▶ _Problem_:
In the listing below, which lines contain the string "Image"? Copy them all.

· · · ·

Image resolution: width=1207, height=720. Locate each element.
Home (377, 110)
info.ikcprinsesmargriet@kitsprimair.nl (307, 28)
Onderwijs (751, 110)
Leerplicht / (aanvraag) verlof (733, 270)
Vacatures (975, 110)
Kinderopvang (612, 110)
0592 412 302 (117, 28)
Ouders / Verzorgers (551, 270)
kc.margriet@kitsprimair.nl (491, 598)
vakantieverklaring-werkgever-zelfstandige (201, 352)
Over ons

· · · ·

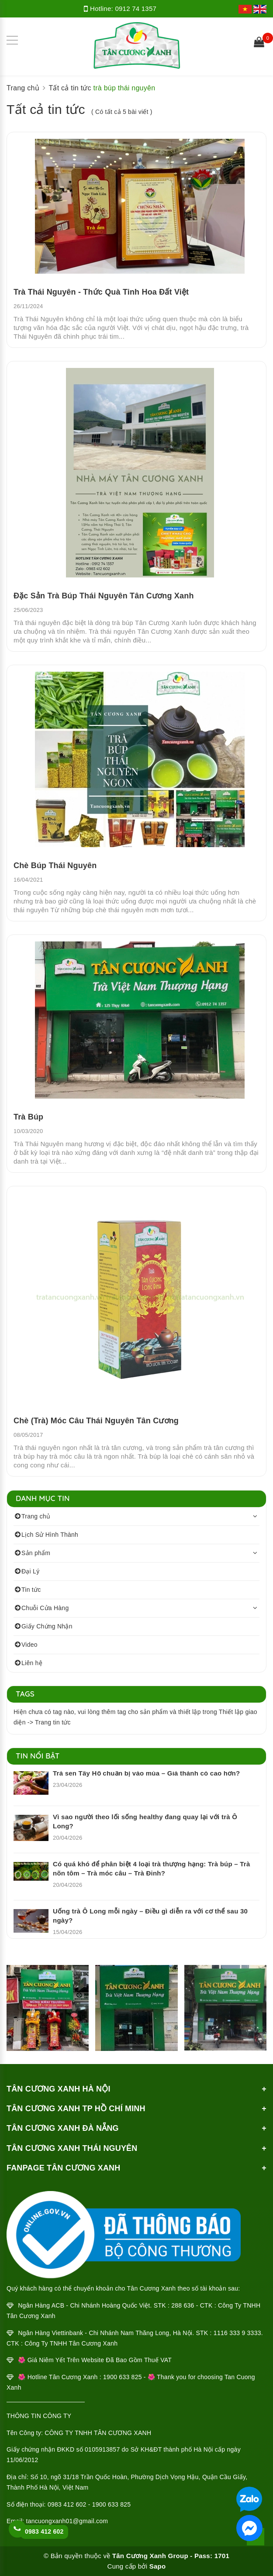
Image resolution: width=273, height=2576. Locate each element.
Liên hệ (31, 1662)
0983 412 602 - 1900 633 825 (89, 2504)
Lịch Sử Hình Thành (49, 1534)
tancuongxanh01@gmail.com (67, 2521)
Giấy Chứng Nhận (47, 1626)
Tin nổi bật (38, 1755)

· · · ·

▶ _Solution for this task_:
Image resolution: width=1207, height=720. Locate each element.
Image resolution: width=273, height=2576. Locate each element.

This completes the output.